Terry Groves has told Tynwald that if we don't have an incinerator site agreed this summer, there will be nowhere to put rubbish after September. Given that it will take five years at least to build and commission an incinerator, what difference is it going to make?
Terry Groves has stated his intent to pursue his department's policy without fear of unpopularity. Very well. If an incinerator is safe in Douglas, it is safe in Ramsey.
Terry Groves thinks that people who express an opinion (other than his own) are "rabble".
Terry Groves believes that Manx people who don't like the Manx government should leave the Isle of Man. Terry Groves used to be an estate agent.


Questionnaire.

Tick either a) or b) to complete each of the following statements.

1. The Manx language is:

a) central to the Manx identity.
b) quaint, but totally impractical.

2. Government resources should be targeted at:

a) Manx language development.
b) attracting more "big-name" retail outlets to put those dreadful local shops out of business.

3. Areas of outstanding scenic beauty are:

a) to be protected and preserved without question.
b) ideal for building exclusive homes, preferably mine.
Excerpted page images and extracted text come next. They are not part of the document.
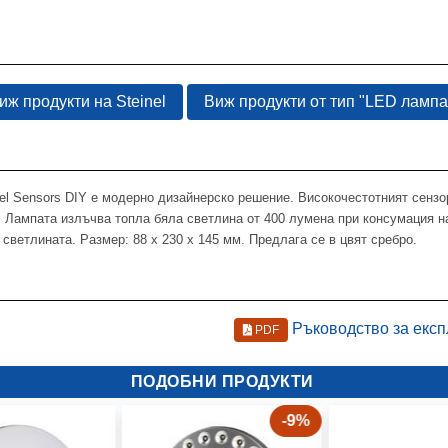
иж продукти на Steinel
Виж продукти от тип "LED лампа"
el Sensors DIY е модерно дизайнерско решение. Високочестотният сензо
 Лампата излъчва топла бяла светлина от 400 лумена при консумация на
светлината. Размер: 88 x 230 x 145 мм. Предлага се в цвят сребро.
Ръководство за екс
PDF
ПОДОБНИ ПРОДУКТИ
-9%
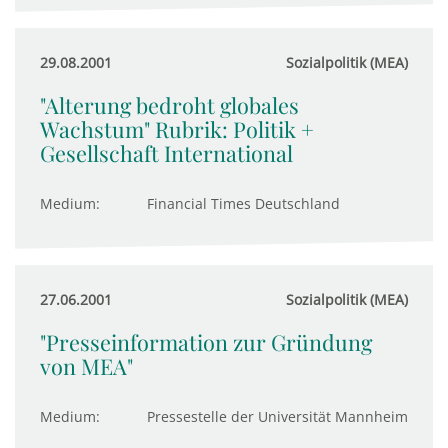
29.08.2001
Sozialpolitik (MEA)
"Alterung bedroht globales
Wachstum" Rubrik: Politik +
Gesellschaft International
Medium:
Financial Times Deutschland
27.06.2001
Sozialpolitik (MEA)
"Presseinformation zur Gründung
von MEA"
Medium:
Pressestelle der Universität Mannheim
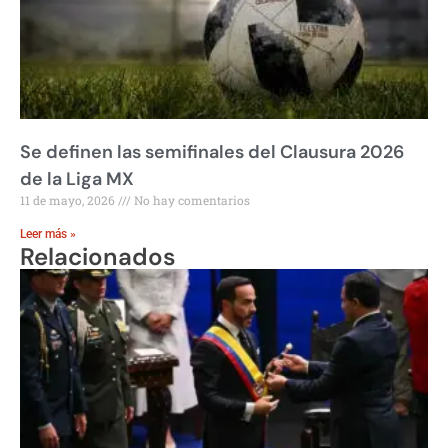
Se definen las semifinales del Clausura 2026
de la Liga MX
11 de mayo, 2026
No hay comentarios
Leer más »
Relacionados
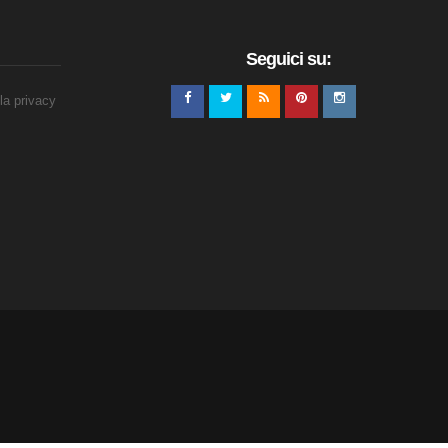
Seguici su:
lla privacy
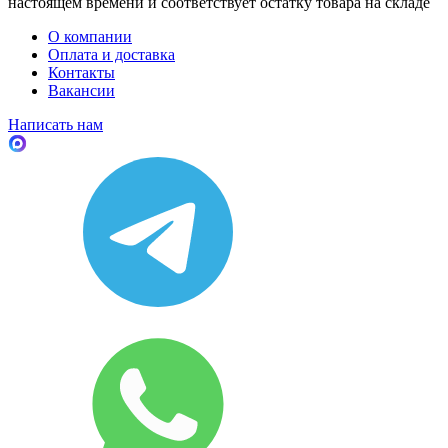
настоящем времени и соответствует остатку товара на складе
О компании
Оплата и доставка
Контакты
Вакансии
Написать нам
4. Traditional Manx music and dance should be:

a) taught in all schools.
b) performed by tame natives for tourists and visiting royalty.

5. Footpaths and Rights of Way are:

a) There for the proper use of and enjoyment by all.
b) ideal for thrashing up and down in my 4x4 (except for those bloody walkers).

6. At Laa Columb Killey:
a) there is no place for the English national anthem. 
b) What on Earth is lair column killyer?

7. Finance sector growth should be:

a) restricted to reduce its overall importance to our economy.
b) given every possible encouragement - there's plenty of room here!
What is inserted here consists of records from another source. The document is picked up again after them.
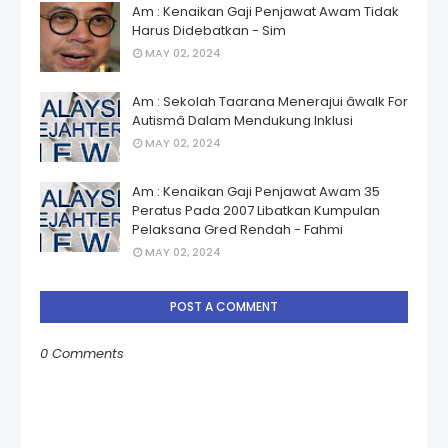
Am : Kenaikan Gaji Penjawat Awam Tidak
Harus Didebatkan - Sim
MAY 02, 2024
Am : Sekolah Taarana Menerajui âwalk For
Autismâ Dalam Mendukung Inklusi
MAY 02, 2024
Am : Kenaikan Gaji Penjawat Awam 35
Peratus Pada 2007 Libatkan Kumpulan
Pelaksana Gred Rendah - Fahmi
MAY 02, 2024
POST A COMMENT
0 Comments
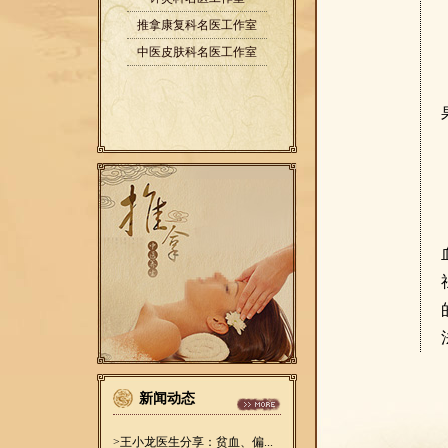
推拿康复科名医工作室
中医皮肤科名医工作室
新闻动态
>王小龙医生分享：贫血、偏...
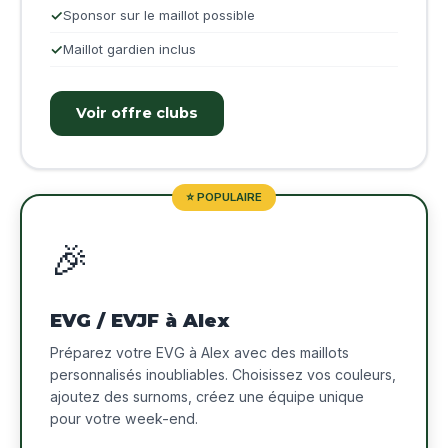
Sponsor sur le maillot possible
Maillot gardien inclus
Voir offre clubs
⭐ POPULAIRE
🎉
EVG / EVJF à Alex
Préparez votre EVG à Alex avec des maillots
personnalisés inoubliables. Choisissez vos couleurs,
ajoutez des surnoms, créez une équipe unique
pour votre week-end.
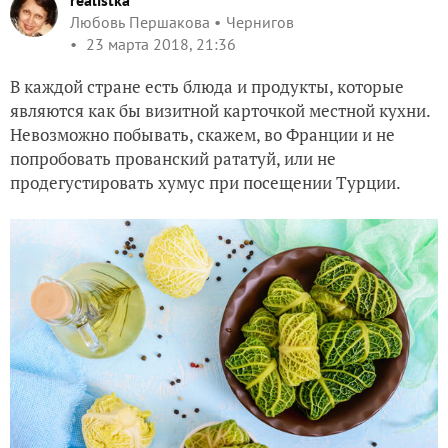
realistka
Любовь Першакова
Чернигов
23 марта 2018, 21:36
В каждой стране есть блюда и продукты, которые
являются как бы визитной карточкой местной кухни.
Невозможно побывать, скажем, во Франции и не
попробовать прованский рататуй, или не
продегустировать хумус при посещении Турции.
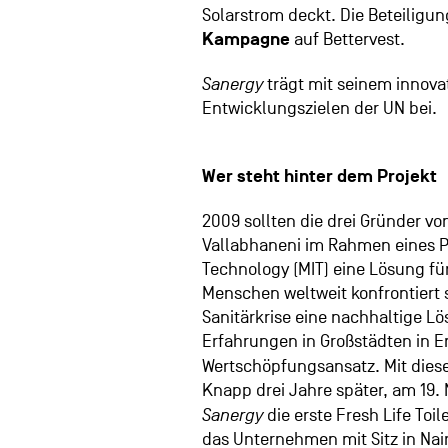
Solarstrom deckt. Die Beteiligun
Kampagne
auf Bettervest.
Sanergy
trägt mit seinem innova
Entwicklungszielen der UN bei.
Wer steht hinter dem Projekt
2009 sollten die drei Gründer v
Vallabhaneni im Rahmen eines P
Technology (MIT) eine Lösung für
Menschen weltweit konfrontiert 
Sanitärkrise eine nachhaltige Lö
Erfahrungen in Großstädten in E
Wertschöpfungsansatz. Mit die
Knapp drei Jahre später, am 19.
Sanergy
die erste Fresh Life Toi
das Unternehmen mit Sitz in Nai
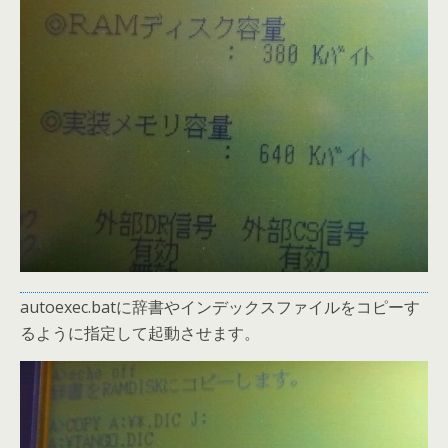
autoexec.batに辞書やインデックスファイルをコピーす
るように指定して起動させます。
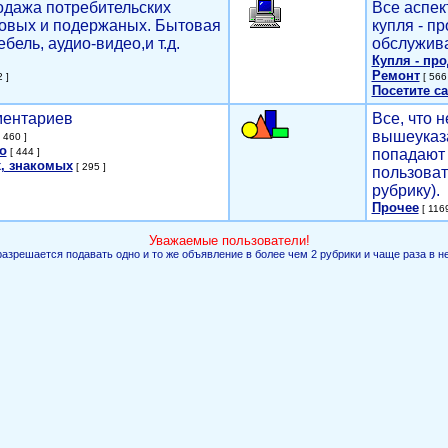
родажа потребительских
Все аспек
новых и подержаных. Бытовая
купля - п
ебель, аудио-видео,и т.д.
обслужива
Купля - пр
Ремонт
 ]
[ 566 
Посетите са
мментариев
Все, что н
вышеуказ
 460 ]
о
[ 444 ]
попадают 
, знакомых
[ 295 ]
пользоват
рубрику).
Прочее
[ 1169
Уважаемые пользователи!
разрешается подавать одно и то же объявление в более чем 2 рубрики и чаще раза в н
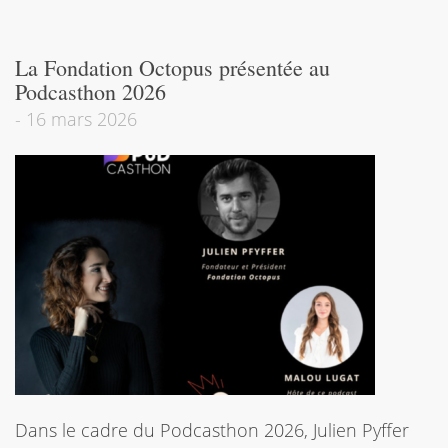
La Fondation Octopus présentée au
Podcasthon 2026
-
16 mars 2026
Dans le cadre du Podcasthon 2026, Julien Pyffer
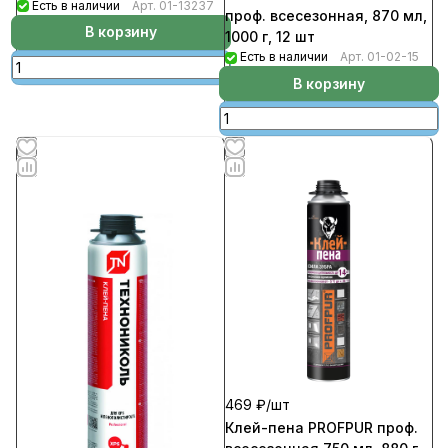
Есть в наличии
Арт.
01-13237
проф. всесезонная, 870 мл,
В корзину
1000 г, 12 шт
Есть в наличии
Арт.
01-02-15
В корзину
469 ₽/
шт
Клей-пена PROFPUR проф.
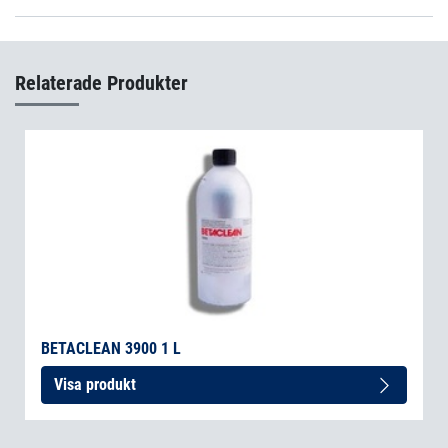
Epo-Tek E4110-PFC Part A
(sv-SE)
Epo-Tek E4110-PFC Part B
(sv-SE)
Relaterade Produkter
BETACLEAN 3900 1 L
Visa produkt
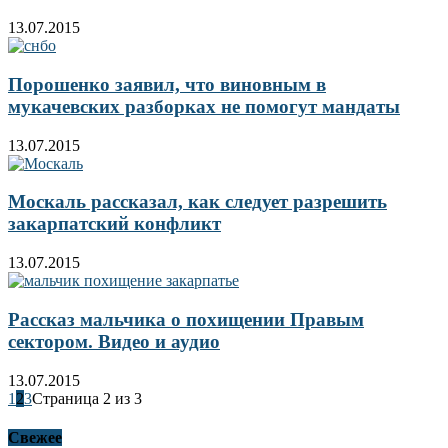
13.07.2015
Порошенко заявил, что виновным в
мукачевских разборках не помогут мандаты
13.07.2015
Москаль рассказал, как следует разрешить
закарпатский конфликт
13.07.2015
Рассказ мальчика о похищении Правым
сектором. Видео и аудио
13.07.2015
1
2
3
Страница 2 из 3
Свежее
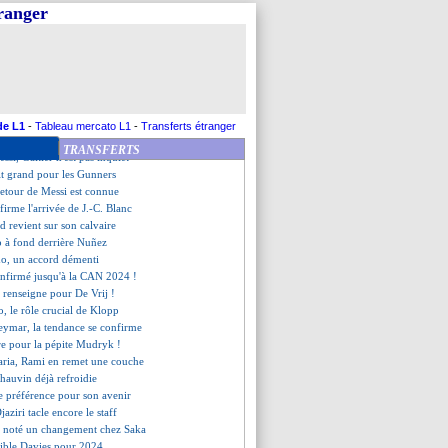
 folie attendue cet hiver !
tranger
de l'OM dans le viseur
 veut s'activer pour Félix
pour la révélation Amrabat ?
ile est d'accord avec Chelsea
ilié son contrat (off.)
ssurant au sujet de Neymar
éré cet hiver ?
de L1
-
Tableau mercato L1
-
Transferts étranger
ons retrouvées d'Allegri
TRANSFERTS
si, Galtier n'est pas inquiet
it grand pour les Gunners
 retour de Messi est connue
irme l'arrivée de J.-C. Blanc
d revient sur son calvaire
p à fond derrière Nuñez
do, un accord démenti
onfirmé jusqu'à la CAN 2024 !
 renseigne pour De Vrij !
, le rôle crucial de Klopp
ymar, la tendance se confirme
re pour la pépite Mudryk !
aria, Rami en remet une couche
hauvin déjà refroidie
e préférence pour son avenir
aziri tacle encore le staff
a noté un changement chez Saka
 cible Davies pour 2024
8. Isle of Man Newspapers:

a) need a truly independent Manx competitor.
b) are full of meaningless trivia (except for Fenella's page).
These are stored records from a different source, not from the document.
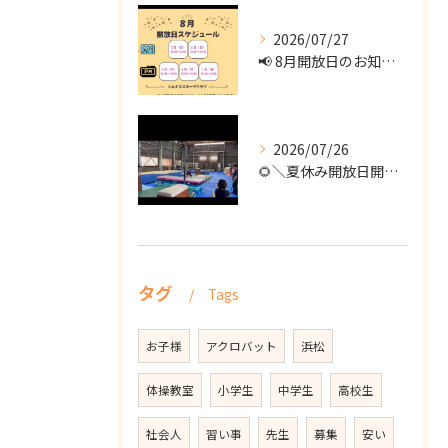
2026/07/27
📢 8月開放日のお知らせ 📢
2026/07/26
🌻＼夏休み開放日開催！／🌻
タグ
Tags
お子様
アクロバット
浜松
体操教室
小学生
中学生
高校生
社会人
習い事
先生
募集
安い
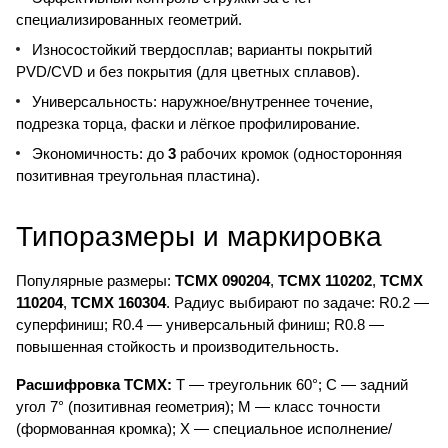
специализированных геометрий.
Износостойкий твердосплав; варианты покрытий
PVD/CVD и без покрытия (для цветных сплавов).
Универсальность: наружное/внутреннее точение,
подрезка торца, фаски и лёгкое профилирование.
Экономичность: до
3
рабочих кромок (односторонняя
позитивная треугольная пластина).
Типоразмеры и маркировка
Популярные размеры:
TCMX 090204
,
TCMX 110202
,
TCMX
110204
,
TCMX 160304
. Радиус выбирают по задаче: R0.2 —
суперфиниш; R0.4 — универсальный финиш; R0.8 —
повышенная стойкость и производительность.
Расшифровка TCMX:
T — треугольник 60°; C — задний
угол 7° (позитивная геометрия); M — класс точности
(формованная кромка); X — специальное исполнение/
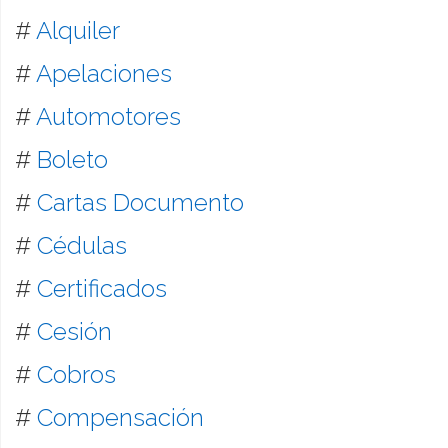
#
Alquiler
#
Apelaciones
#
Automotores
#
Boleto
#
Cartas Documento
#
Cédulas
#
Certificados
#
Cesión
#
Cobros
#
Compensación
9. The Manx people should:

a) have a large stake in the Steam Packet Co. 
b) not be interested in travelling.

10. The Isle of Man has:

a) a unique Celtic heritage and a history of autonomy that should be realised in total independence.
b) a low tax regime and a rather convenient location, but one does need to escape to civilisation regularly.

Your results:

All "a": Congratulations. If you're not a member of Mec Vannin, you should be.
Mostly "a": You have potential.
Mostly "b": Have you considered therapy?
All "b": Sod off back from where you came from*.
"If this is the Isle of Man, we're very sorry. We didn't realise M.H.K.s read this sort of thing.